Embora ainda seja bastante difícil, hoje em dia está cada vez mais comum crianças das mais variadas idades terem um contato precoce com o mundo rpgístico. Em outras palavras, atualmente existem crianças que começam a aprender sobre RPG desde pequenos, por influência, na maior parte das vezes, de familiares adolescentes ou adultos que já fazem parte desse meio.
Mediante este fato, segue abaixo, uma pequena “ilustração” literária de uma estória cômica, baseada nesse fato que vem tornando-se mais comum a cada dia:
O pequeno Cauã, de apenas 9 anos de idade, desde seus 5 anos já vinha tendo contado com RPG de Mesa, sob influência de seu irmão Bruno, de 19 anos, que sempre realizou jogos medievais em sua casa, com o grupo de RPG no qual o mesmo faz parte e é o narrador.
Numa dessas jogatinas na casa de Bruno, um de seus jogadores escolheu a classe medieval Bardo, a qual despertou grande interesse em Cauã, que como de costume, sempre dava um jeito de espiar as sessões. E o que mais chamou sua atenção, foi o fato do personagem do amigo de seu irmão estar lutando com instrumentos musicais mágicos e em outras ocasiões, agradando o público nas ruas com suas melodias. O que colidia com seu contundente interesse em música.

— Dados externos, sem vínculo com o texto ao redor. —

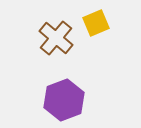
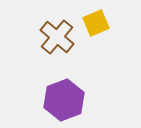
brown cross: moved 1 px right, 1 px up
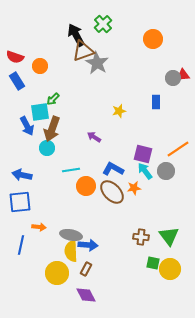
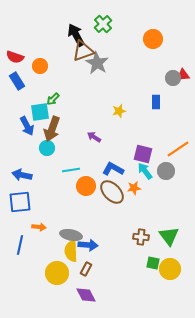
blue line at (21, 245): moved 1 px left
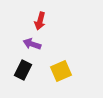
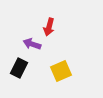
red arrow: moved 9 px right, 6 px down
black rectangle: moved 4 px left, 2 px up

Após todos irem embora e a sessão ser encerrada, Cauã foi pedir explicações à seu irmão, querendo saber como funcionava a classe em questão e porquê de seus representantes usarem a música como “arma”.
Já cansado do dia e de tanto ter narrado para seus amigos, Bruno secamente respondeu, dando uma explicação resumida do que seu irmão queria saber: “Os Bardos eram artistas musicais que faziam seus pequenos shows nas ruas, aberto e gratuitamente ao público. Por causa desse gesto bondoso e que proporcionava alegria às pessoas da época, os deuses antigos os agraciaram com o dom da magia, encantando e tornando seus instrumentos em instrumentos musicais mágicos. Agora vá dormir, Cauã.”
Em primeiro momento o garoto não entendeu bem, mas como notou o tom de voz seco de seu irmão, apenas disse-o que havia entendido. Então ambos foram dormir e Cauã não voltou a tocar no assunto.
Após o ocorrido o tempo passou... E num certo dia, caminhando com seus pais e seu irmão Bruno, numa das ruas bastante movimentadas do centro de São Paulo, Cauã avistou dois repentistas fazendo suas rimas e tocando seus instrumentos, rodeados pelo aglomerado de pessoas que os ouviam e riam de suas frases cantadas.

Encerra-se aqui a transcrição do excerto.